I scootled ashore aboard Alyssa Milano’s Toes (my trusty dinghy), waving the imperial Spanish flag high about my head, and immediately proclaimed the island the property of Her Majesty. I planted a flagpole in the nostril of the first native I found. He didn’t appreciate my presumption; he just stood their and laughed and giggled and even chortled at the women’s panties I had jammed up his nose.
“Now just wait a gall-darned minute!” I shouted frabjously, taken aback at his bergrumptious perflocasity. “Now see here! This is my isla—” I borked abruptly, freezing my veins in dried ice as I looked him over. “Just… just what the hecklegroober are you?” He was pale as a pail of snow, wore a pointed white beard that came to his knees, and had a little tapered cap on his head that would have looked like a fez if only it had looked completely different than it had actually looked. And… and he only came up to my knees.
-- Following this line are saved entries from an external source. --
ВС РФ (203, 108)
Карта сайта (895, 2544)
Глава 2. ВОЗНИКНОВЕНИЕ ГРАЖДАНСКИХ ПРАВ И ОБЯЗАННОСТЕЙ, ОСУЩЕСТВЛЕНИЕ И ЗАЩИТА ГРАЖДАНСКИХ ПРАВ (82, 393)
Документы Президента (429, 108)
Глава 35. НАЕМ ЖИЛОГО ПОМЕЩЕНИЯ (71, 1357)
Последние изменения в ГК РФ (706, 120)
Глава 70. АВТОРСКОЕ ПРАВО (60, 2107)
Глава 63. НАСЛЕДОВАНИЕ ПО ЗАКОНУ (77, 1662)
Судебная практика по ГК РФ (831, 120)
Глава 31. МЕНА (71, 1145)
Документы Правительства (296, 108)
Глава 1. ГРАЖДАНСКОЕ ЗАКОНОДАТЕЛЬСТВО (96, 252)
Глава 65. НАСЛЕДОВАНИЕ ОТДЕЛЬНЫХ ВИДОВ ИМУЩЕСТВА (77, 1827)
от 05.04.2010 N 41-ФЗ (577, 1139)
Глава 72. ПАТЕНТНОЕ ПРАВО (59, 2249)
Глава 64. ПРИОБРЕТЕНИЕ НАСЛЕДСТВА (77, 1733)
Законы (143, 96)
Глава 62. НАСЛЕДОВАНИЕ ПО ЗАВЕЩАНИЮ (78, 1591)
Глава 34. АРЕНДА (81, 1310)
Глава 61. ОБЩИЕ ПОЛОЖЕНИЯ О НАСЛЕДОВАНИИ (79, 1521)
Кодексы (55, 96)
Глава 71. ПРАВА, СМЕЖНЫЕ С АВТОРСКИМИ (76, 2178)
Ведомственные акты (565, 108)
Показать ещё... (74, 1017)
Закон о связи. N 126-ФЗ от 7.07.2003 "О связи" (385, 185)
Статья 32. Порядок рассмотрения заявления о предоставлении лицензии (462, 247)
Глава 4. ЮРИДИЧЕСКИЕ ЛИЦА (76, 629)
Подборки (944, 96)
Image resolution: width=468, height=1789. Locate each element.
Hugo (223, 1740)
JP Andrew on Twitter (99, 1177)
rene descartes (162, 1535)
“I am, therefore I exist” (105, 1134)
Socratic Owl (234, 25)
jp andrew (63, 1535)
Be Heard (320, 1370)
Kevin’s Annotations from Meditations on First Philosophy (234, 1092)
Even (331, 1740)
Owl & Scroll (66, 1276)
“I’m a garden gnome, dear boy,” he answered me in tones that spoke volumes about entomology and endometrial reticulography. “Gnomus horti.” He snorted at my ignorance of his proper Linnaean binomial, his eyes twinkling, his beard snorkeling up and down enquiverously. “…Family Gnomidæ? Order Gnomidoptera?? Hello, are you slow or somethin’? I’m a bloody gnome!” He snobbled impatiently.
I stared, wide-eyed—my countenance vaguely reminiscent of a Carpathian Stinking Hound when it finds itself outstunk by another, stinkier animal.
He sighed and continued. “My name is Haldûrburðgar, and this is New Gardegnomia that you just tried to claim like Christopher bloody Columbus. Oh, and you should also know—those screaming stars? They were gnomes, too, in truth: Interstellar Sprongling Gnomes. Now, son,” he finished, his voice taking on an edge of hexadecimal warning, “don’t you think you should think things over about that flagpole there? Ehh, sonny?”
My answer was brief, succinct, and got quickly to the point: “Eeeeeeeeeeeeeeeeeeeeeeeeee!!!!!” I fled back to Alyssa Milano’s Feet (alas, not the real ones!) faster than a Bermudan peasant can destroy an entire hemisphere in a thermonuclear pie-eating contest.